Ciblées comme à la foire, sous couvert de « gestion démocratique des foules » le 22 février 2014 à Nantes, six personnes atteintes par des balles de caoutchouc dur ont porté plainte contre la police. Trois ont perdu un œil. Aucun de ces fonctionnaires de la tendresse manifeste ne sera inquiété ni traduit devant un tribunal pour s’expliquer. Les six plaintes ont été classées sans suite en avril 2015. « La nature exacte du projectile n’a pu être déterminée », explique alors Brigitte Lamy. «i[Pas d’auteur identifié] » et «Pas d’éléments permettant de caractériser une infraction» ont servi à tuer dans l’œuf toute poursuite. Mutilation volontaire par un détenteur de l’autorité publique ? Circulez, y a rien à voir. Madame Lamy l’a décidé, les yeux dans les yeux avec elle-même. Les argousins n’ont donc officiellement jamais visé dans le tas. On imagine donc que les victimes se sont tiré dessus en nettoyant leur poing. Paf, le coup est parti.

Transmission impossible

Une affichette circule alors qui met en doute la thèse du poing nettoyé. Madame Lamy n’apprécie pas ce portrait d’elle constellé de taches rouges, affirmant qu'elle «protège les policiers qui blessent et mutilent». Fumasse, elle diligente (comme ça qu’on dit) des poursuites contre les auteurs de l’affiche irrespectueuse. Sa plainte est passée par le parquet général qui a refilé le dossier à Fabienne Bonnet, sa collègue proc de Saint-Nazaire qui dit à Lulu : «L’enquête préliminaire de la police judiciaire est bouclée en décembre. Je dois prendre une décision avant fin janvier, compte tenu des délais de prescription

Zuckerberg fait obstruction

La procédure a ciblé le compte Facebook « Nantes révoltée » qui a diffusé l'affichette. Mais, l’injure publique n’ayant pas cours aux États-Unis d’Amérique, Facebook a carrément refusé de se soumettre à l’injonction de la justice française qui réclamait l'identification des ordinateurs administrant cette fichue page lèse-majesté. Chou blanc pour Brigitte qui n’a pas poursuivi ceux qui ont repris l’image ensanglantée, Le Parisien, Reporterre, Citizen Nantes, ainsi qu'une douzaine de sites et blogs. Seul celui de l’écrivain et éditeur Jean-Jacques Reboux est dans le collimateur. Le 1er octobre 2015 on interrogatoire a duré 3h30.

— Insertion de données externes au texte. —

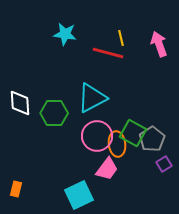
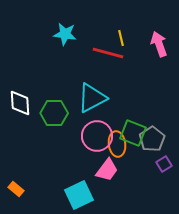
green square: rotated 8 degrees counterclockwise
pink trapezoid: moved 1 px down
orange rectangle: rotated 63 degrees counterclockwise
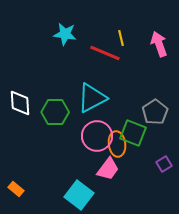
red line: moved 3 px left; rotated 8 degrees clockwise
green hexagon: moved 1 px right, 1 px up
gray pentagon: moved 3 px right, 27 px up
pink trapezoid: moved 1 px right, 1 px up
cyan square: rotated 28 degrees counterclockwise
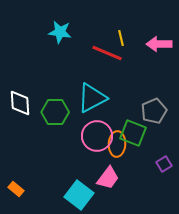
cyan star: moved 5 px left, 2 px up
pink arrow: rotated 70 degrees counterclockwise
red line: moved 2 px right
gray pentagon: moved 1 px left, 1 px up; rotated 10 degrees clockwise
orange ellipse: rotated 10 degrees clockwise
pink trapezoid: moved 9 px down
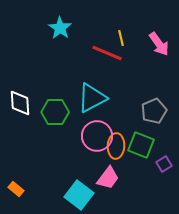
cyan star: moved 4 px up; rotated 25 degrees clockwise
pink arrow: rotated 125 degrees counterclockwise
green square: moved 8 px right, 12 px down
orange ellipse: moved 1 px left, 2 px down
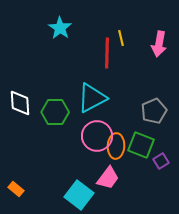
pink arrow: rotated 45 degrees clockwise
red line: rotated 68 degrees clockwise
purple square: moved 3 px left, 3 px up
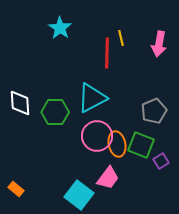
orange ellipse: moved 1 px right, 2 px up; rotated 15 degrees counterclockwise
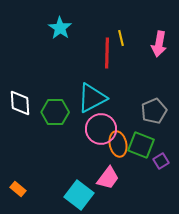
pink circle: moved 4 px right, 7 px up
orange ellipse: moved 1 px right
orange rectangle: moved 2 px right
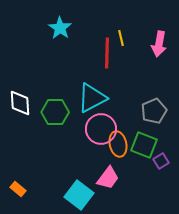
green square: moved 3 px right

Selon le flic qui l’interroge, dame Lamy reproche au blogueur la totalité de son article illustré par l’affiche, et pas seulement la mention «Brigitte Lamy, la procureure qui estime que la police a le droit de crever les yeux des manifestants.» Est donc préjugé injurieux le passage «Lunettes customisées, boucles d’oreilles fantaisies pour égayer le sourire un peu triste, Brigitte Lamy pourrait être une Française ordinaire, une brave dame qui en bave dans la vie, épicière à Vallet, boulangère à Mauves-sur-Loire, caissière à Saint-Herblain. Une dame avec qui on serait tenté de s’attarder si on la croisait dans la rue ou au marché, vêtue d’une blouse ou d’un tailleur vintage». Les épicières, caissières et boulangères du département pourraient se porter plainte.

Charlie Tango-Lima

* Attention au terme proc, intervertir deux lettres risque de comparer une magistrate à un Sus scrofa domesticus, animal lardeux qui est en anglais l’équivalent du flic.
** Pour paraphraser le personnage principal de la fiction de Darien, Le Voleur.